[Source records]
========================================

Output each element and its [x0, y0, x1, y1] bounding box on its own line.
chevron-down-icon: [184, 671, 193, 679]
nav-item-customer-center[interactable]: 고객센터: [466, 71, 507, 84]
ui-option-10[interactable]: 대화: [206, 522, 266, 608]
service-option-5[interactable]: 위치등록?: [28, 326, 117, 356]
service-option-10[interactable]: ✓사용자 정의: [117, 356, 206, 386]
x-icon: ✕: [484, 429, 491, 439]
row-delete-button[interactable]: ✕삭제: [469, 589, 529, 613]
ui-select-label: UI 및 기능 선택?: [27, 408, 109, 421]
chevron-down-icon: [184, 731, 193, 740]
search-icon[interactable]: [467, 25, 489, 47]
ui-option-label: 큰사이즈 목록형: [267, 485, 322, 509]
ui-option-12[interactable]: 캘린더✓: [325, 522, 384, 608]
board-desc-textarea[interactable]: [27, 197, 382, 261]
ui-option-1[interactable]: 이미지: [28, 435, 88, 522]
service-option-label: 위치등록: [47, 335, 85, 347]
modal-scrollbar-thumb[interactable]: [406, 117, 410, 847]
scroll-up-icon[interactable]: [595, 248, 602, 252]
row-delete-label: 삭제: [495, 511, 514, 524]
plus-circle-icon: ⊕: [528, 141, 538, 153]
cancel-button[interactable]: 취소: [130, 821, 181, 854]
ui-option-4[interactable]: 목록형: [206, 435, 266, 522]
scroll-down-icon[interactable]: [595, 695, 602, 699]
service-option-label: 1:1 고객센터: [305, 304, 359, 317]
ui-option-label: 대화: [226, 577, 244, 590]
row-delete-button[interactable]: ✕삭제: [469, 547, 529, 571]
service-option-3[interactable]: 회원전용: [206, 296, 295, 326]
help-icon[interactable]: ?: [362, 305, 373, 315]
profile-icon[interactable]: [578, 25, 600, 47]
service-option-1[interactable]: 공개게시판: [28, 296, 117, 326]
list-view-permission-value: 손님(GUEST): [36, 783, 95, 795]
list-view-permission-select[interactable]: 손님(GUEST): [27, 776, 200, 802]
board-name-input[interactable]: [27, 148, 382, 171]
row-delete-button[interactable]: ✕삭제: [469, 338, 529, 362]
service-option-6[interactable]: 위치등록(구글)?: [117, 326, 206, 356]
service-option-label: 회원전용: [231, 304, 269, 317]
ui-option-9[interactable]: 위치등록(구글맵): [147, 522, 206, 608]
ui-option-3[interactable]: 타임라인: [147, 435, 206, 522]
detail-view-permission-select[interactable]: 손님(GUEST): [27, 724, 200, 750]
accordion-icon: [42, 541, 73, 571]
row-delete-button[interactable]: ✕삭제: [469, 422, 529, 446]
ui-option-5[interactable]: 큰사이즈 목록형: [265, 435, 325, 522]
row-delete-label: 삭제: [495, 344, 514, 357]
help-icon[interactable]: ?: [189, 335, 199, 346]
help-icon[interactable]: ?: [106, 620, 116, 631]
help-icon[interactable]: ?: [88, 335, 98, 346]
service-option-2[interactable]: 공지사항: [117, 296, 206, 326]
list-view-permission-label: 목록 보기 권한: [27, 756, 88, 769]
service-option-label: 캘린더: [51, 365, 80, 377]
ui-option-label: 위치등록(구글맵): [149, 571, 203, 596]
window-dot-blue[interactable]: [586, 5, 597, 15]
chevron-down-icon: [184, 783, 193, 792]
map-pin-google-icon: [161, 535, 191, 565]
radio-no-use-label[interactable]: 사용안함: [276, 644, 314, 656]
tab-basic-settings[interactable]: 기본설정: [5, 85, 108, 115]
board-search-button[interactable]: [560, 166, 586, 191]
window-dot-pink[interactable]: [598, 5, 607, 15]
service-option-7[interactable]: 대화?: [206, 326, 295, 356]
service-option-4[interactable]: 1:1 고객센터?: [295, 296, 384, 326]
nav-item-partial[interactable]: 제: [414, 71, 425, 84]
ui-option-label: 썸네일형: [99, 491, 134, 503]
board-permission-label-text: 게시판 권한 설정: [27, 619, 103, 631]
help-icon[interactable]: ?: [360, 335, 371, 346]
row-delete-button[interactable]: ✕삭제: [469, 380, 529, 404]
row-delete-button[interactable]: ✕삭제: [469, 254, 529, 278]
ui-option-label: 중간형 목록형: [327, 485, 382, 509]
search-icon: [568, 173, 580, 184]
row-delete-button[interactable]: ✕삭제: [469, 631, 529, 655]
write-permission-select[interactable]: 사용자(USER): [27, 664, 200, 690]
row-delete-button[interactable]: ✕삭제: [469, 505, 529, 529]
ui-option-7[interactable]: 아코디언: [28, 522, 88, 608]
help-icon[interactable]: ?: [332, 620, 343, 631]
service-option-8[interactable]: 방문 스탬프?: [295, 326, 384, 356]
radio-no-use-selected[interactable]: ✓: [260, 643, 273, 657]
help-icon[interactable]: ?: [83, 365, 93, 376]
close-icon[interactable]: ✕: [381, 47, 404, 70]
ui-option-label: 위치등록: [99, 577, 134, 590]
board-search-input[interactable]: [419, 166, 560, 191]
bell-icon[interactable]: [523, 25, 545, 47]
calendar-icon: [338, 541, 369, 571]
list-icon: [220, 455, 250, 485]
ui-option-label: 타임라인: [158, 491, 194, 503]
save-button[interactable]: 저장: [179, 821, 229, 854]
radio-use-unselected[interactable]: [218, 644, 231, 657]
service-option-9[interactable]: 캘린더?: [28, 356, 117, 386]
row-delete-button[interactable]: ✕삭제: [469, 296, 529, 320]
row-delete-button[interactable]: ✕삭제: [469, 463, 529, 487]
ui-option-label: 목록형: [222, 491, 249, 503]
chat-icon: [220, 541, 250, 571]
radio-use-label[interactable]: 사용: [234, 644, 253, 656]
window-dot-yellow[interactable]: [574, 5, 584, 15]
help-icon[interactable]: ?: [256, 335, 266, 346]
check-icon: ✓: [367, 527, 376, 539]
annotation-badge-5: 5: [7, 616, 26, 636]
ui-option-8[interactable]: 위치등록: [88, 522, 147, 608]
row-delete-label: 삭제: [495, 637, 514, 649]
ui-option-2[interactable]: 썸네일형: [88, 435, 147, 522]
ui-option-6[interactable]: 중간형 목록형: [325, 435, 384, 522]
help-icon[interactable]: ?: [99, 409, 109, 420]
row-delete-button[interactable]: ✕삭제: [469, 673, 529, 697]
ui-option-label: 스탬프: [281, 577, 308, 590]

========================================

- How to complete this task
If a line in the entries holds the string "큰사이즈", it belongs in the tally; state the tally alone.

- Problem solution
2